Pollution characteristics, source apportionment and absorption spectra of size-resolved PAHs in atmospheric particles in a cold megacity of China

Polycyclic aromatic hydrocarbons (PAHs) have the capability for solar radiation absorption related to climate forcing. Herein, pollution characteristics and absorption spectra of size-resolved PAHs in atmospheric particles in a cold megacity were comprehensively investigated. The mean concentrations of Σ18PAHs in all the 11 particle size ranges were 3.95 ± 4.77 ×104 pg/m3 and 2.17 ± 1.54 ×103 pg/m3 in heating period (HP) and non-heating period (NHP), respectively. Except for most PAHs with 2 and 3 benzene rings in NHP, most other PAHs showed a unimodal distribution pattern with the peak at 0.56-1.0 μm in both periods, which was caused by PAH emission sources. The PAH-related climate forcing was mainly caused by the solar radiation absorptions at ~325 (~330) nm and ~365 nm. In general, the absorption intensities were higher in HP than NHP. The absorption intensity in the particle size range of 0.56-1.0 μm was the highest, and benzo[e]pyrene was the dominant contributor. In colder periods in HP, higher PAH concentrations caused more intensive PAHs-related climate forcing.
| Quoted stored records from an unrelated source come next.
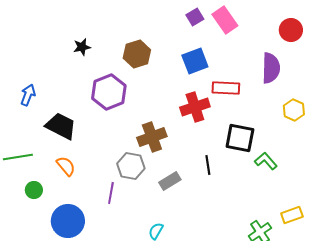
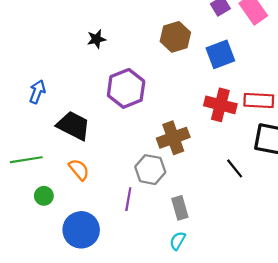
brown hexagon: (137, 54) -> (175, 37), moved
red rectangle: (226, 88) -> (259, 100), moved
red cross: (195, 107) -> (220, 105), turned 32
black line: (208, 165) -> (235, 168), turned -30
gray rectangle: (170, 181) -> (180, 208), moved, turned -75

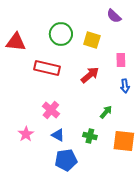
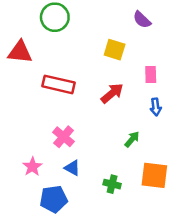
green circle: (61, 34) -> (55, 17), moved
green cross: (90, 136) -> (112, 184), moved
blue pentagon: (66, 160) -> (54, 199), moved

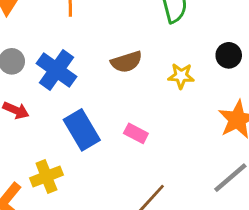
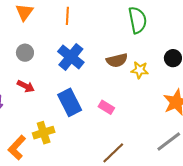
brown semicircle: (127, 62) -> (117, 60), moved
blue cross: (57, 70) -> (71, 57), moved

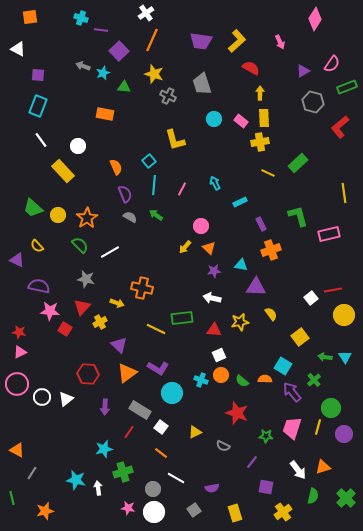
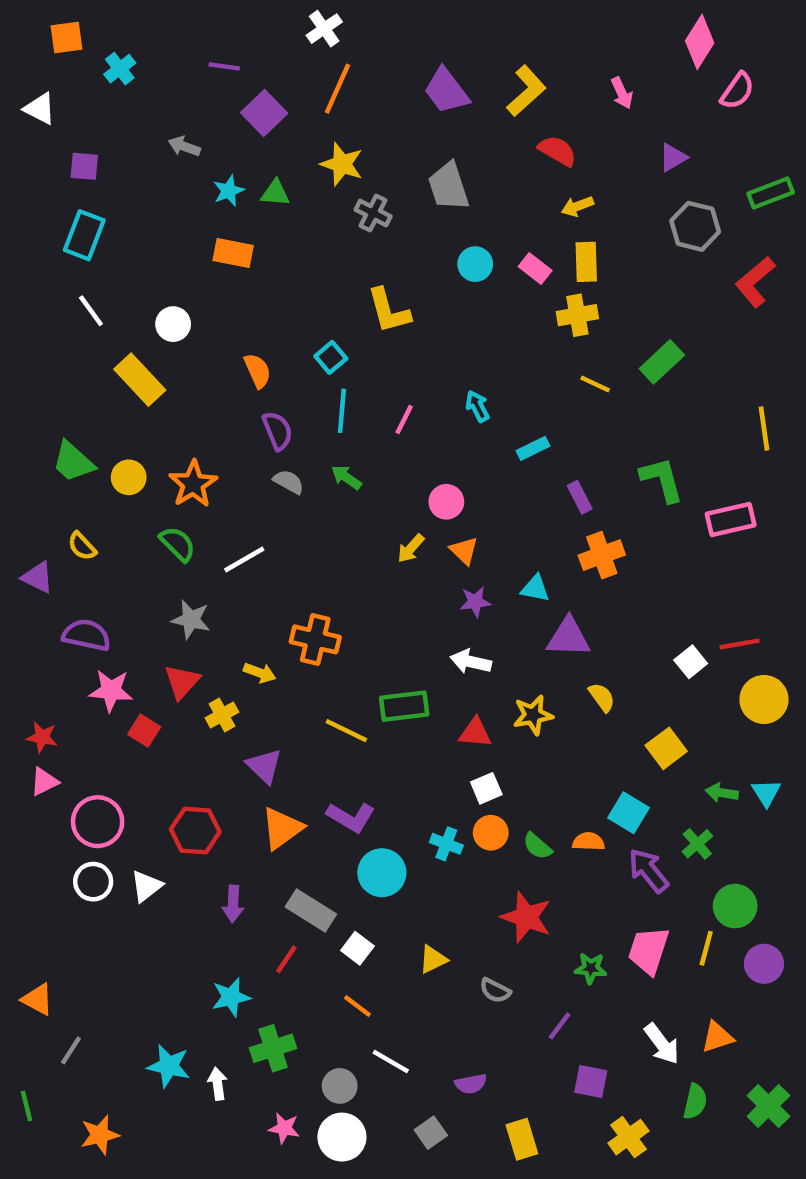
cyan cross: (81, 18) -> (120, 69), moved, turned 32
purple trapezoid: (201, 41) -> (446, 91), turned 45
pink semicircle: (332, 64) -> (737, 91), moved
cyan star: (103, 73) -> (229, 191), moved
yellow arrow: (260, 93) -> (577, 206), turned -112
pink circle: (17, 384) -> (98, 822), moved

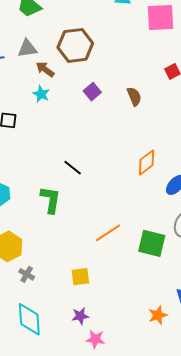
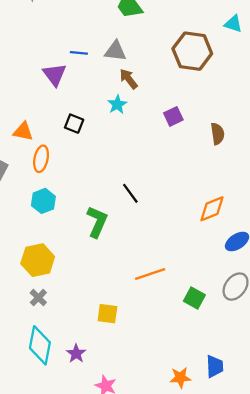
brown hexagon: (75, 45) -> (192, 51), moved
green square: (152, 243) -> (194, 298), size x0.7
gray cross: (27, 274) -> (38, 298), moved
purple star: (80, 316) -> (76, 354), moved, turned 30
This study provided new insights for pollution characteristics and absorption spectra of size-resolved PAHs in atmospheric particles, which will be useful for better understanding PAH-related climate forcing. Polycyclic aromatic hydrocarbons (PAHs) are a kind of brown carbon, which have the capability for solar radiation absorption related to climate forcing. Pollution characteristics of size-resolved PAHs can affect the concentration-corrected absorption spectra of particle-bound PAHs. In this study, the pollution characteristics, source apportionment, and absorption spectra of size-resolved PAHs in atmospheric particles in a cold megacity (Harbin City in Northeastern China) were comprehensively investigated. This study provided new insights for pollution characteristics and absorption spectra of size-resolved PAHs in atmospheric particles, which will be useful for better understanding on PAH-related climate forcing.